I also discovered a new deployment method which might also be on any of the latest training for AZ-400, however if it is not happy to share it here and if you are looking to take AZ-400 I strongly recommend taking a look at it.

In the Azure portal search Custom Deployment from here it is possible to carry out the following tasks:

Custom Template editor where you can upload an ARM Template and deploy

  • Common Template
  • Finally one I've only now seen from writing this, a direct connection to the 101 Quick Start Template Git repository

CI/CD - Continuous Deployment / Continuous Integration with Azure DevOps (VSTS)
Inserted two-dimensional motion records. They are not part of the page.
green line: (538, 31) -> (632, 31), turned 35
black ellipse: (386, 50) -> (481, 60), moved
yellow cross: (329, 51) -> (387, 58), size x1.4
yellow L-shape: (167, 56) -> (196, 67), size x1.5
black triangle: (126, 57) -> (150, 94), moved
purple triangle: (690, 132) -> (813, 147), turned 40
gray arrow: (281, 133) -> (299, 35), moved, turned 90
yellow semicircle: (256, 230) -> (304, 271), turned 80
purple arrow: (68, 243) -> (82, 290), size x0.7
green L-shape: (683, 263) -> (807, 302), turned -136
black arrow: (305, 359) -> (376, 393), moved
Signing up for an account at http;//dev.azure.com is currently free and includes 5 user licences.

Visual Studio Team Services (VSTS) has been used by developers for years and would have been installed on a Windows server, Azure DevOps now provide a cloud platform and the use extends out to Infrastructure deployments.
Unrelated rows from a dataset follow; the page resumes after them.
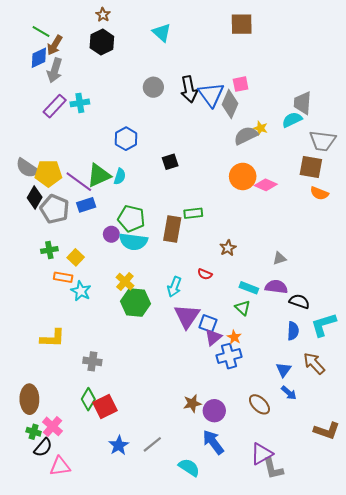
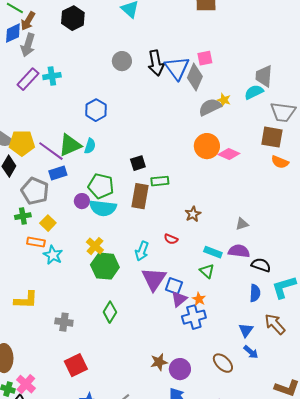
black square: (170, 162) -> (138, 163), moved
gray pentagon: (55, 209) -> (35, 191), moved
green diamond: (88, 399) -> (110, 312), moved

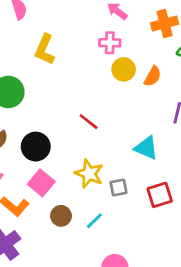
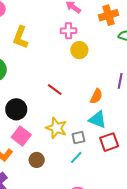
orange semicircle: (153, 76) -> (96, 96), moved
cyan triangle: (146, 148) -> (98, 120), moved
cyan line: (94, 221) -> (76, 157), moved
Over the past months some Infrastructure practices have been helpful, Visio is still my friend and can be yours too if you want a visual representation of the Infrastructure as code.

Pipelines (Releases) within Azure DevOps, I would say is limited mainly by imagination and time to make more complicated task sequences work.

In-line PowerShell and Azure CLI allow you to complete post deployment configuration settings not achievable in the ARM Template.

There is a complete marketplace of tasks which can be imported to the pipeline in addition to the standard resource and application deployment

My overall recommendation to anyone is try the basic templates first, get your head around the structure, however if like me you have the tendency to just jump straight in at the deep end it can be more frustrating at times trying to work out deployment errors you don't understand but who knows might be faster.